Dong non pas crac mais le dong d'un tambour au creux de la forêt, le long du sentier, tambour creusé par un lent pourrissement du centre qui ne touche pas l'écorce de l'arbre. Dans la forêt un immense bonsaï fait vibrer les feuilles et les branches des autres arbres de sa présence comme s'il réclamait la main qui le ferait sonore, c'est à dire creusé par le temps.
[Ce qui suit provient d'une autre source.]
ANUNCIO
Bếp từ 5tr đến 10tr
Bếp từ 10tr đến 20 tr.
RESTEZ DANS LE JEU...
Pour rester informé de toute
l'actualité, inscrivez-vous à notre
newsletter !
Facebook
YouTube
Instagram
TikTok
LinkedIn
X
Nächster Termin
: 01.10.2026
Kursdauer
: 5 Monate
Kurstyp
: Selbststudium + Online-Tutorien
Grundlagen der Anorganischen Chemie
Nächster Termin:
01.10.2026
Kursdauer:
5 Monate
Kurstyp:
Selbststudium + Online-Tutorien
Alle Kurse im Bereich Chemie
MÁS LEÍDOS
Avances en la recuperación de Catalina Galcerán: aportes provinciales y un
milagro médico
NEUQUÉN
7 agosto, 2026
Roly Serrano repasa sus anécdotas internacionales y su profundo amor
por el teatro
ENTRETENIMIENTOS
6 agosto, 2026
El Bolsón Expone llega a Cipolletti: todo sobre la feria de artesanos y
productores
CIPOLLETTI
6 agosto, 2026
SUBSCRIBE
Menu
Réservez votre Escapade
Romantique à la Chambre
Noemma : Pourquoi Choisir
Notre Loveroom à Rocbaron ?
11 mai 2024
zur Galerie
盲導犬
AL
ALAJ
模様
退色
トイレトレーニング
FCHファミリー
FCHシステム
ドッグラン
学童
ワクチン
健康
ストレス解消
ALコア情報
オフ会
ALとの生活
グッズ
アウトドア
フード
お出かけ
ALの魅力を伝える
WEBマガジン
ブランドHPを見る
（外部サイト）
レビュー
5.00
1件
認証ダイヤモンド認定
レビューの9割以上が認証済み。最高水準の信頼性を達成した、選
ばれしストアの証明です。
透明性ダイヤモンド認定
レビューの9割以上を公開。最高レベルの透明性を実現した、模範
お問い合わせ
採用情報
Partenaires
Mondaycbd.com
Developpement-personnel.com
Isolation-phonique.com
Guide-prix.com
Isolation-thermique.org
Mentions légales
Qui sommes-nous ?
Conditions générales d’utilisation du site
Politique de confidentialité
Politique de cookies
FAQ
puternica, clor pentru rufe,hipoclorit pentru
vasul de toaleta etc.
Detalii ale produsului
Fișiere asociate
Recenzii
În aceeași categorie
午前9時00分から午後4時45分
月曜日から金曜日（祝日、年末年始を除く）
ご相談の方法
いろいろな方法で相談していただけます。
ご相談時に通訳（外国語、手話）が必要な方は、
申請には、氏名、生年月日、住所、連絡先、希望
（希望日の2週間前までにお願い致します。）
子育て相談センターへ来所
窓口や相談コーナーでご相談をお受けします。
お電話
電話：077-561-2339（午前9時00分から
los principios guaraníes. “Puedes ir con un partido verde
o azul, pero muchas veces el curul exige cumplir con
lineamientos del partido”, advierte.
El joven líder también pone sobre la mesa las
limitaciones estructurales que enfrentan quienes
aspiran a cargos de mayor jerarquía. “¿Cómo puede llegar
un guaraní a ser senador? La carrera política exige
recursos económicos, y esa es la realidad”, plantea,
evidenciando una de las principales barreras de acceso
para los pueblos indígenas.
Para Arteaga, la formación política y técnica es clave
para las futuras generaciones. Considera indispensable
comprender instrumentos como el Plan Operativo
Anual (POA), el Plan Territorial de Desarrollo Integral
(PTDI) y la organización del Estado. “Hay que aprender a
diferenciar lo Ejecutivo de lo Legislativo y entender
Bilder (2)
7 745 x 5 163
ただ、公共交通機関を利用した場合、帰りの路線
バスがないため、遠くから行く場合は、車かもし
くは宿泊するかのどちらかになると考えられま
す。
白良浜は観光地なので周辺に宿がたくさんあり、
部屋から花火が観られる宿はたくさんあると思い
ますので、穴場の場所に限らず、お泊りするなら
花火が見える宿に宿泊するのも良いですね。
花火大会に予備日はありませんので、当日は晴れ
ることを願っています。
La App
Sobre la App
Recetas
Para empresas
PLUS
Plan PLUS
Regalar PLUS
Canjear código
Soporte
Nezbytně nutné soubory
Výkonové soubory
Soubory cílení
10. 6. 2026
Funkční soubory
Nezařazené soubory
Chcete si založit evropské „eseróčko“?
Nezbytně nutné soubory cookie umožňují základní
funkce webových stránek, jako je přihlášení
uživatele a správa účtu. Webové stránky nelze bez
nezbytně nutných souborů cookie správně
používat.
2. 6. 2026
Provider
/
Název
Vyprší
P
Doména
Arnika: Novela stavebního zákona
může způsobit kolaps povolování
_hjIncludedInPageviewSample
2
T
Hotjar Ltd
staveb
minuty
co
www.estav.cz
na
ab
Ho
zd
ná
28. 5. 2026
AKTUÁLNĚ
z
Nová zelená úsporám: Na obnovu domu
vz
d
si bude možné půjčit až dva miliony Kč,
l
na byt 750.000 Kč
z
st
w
Il nous surplombe, cet arbre, son vide on désire y entrer pour entendre la forêt, être dans sa cache pour saisir tout autrement le paysage, lancer un regard vers le haut de son fut évidé pour voir le ciel trembler un peu de ce espace particulier, foisonnant de matière perdue, orné de branches et de feuilles tournoyantes, qui voleraient avec lui s'il pouvait s'élever, si ses racines elles-mêmes étaient faites de ce vide qui comble son coeur de nos regards, nous qui nous arrêtons devant lui, imaginant ce geste que nous n'osons faire avec l'amplitude nécessaire : faire vibrer cet arbre et avec lui le sol et la forêt, amorcer le rythme d'une musique qui cesserait à peine, s'éteindrait lentement à la nuit, une fois la rivière bruissante du jour terminée. Dong et dong, Tam ti de lam, lame et lente, tendre et sec, le long du jour, dam ti de dam, la main caresse, elle bat un peu, le bois dong et dang, le vide repousse le vide, l'arbre monte vers le ciel, l'entourant, le protégeant, nous le donnant en une improbable musique, un exil de l'oeil vers le dedans enlevé des choses. Nous aurions volé comme cet arbre si nos racines auraient été creuses, pour aujourd'hui, dans cet instant de la rencontre avec cette éphémère présence du vide, nous imaginons cette musique, ample en nos torses, en notre respiration, elle rejoint la forêt qui vibre de nos pas qui s'éloignent de l'arbre creux.


samedi 15 septembre 2007

Shitao 2

Que l'esprit soit présent partout, et la règle informera tout ; que la raison pénètre partout, et les aspects les plus variés pourront être exprimés. S'abandonnant au gré de la main, d'un geste, on saisira l'apparence formelle aussi bien que l'élan intérieur des monts et des fleuves, des personnages et des objets inanimés, des oiseaux et des bêtes, des herbes et des arbres, des viviers et des pavillons, des bâtiments et des esplanades, on les peindra d'après nature ou l'on en sondera la signification, on en exprimera le caractère ou l'on en reproduira l'atmosphère, on les révèlera dans leur totalité ou on les suggérera elliptiquement .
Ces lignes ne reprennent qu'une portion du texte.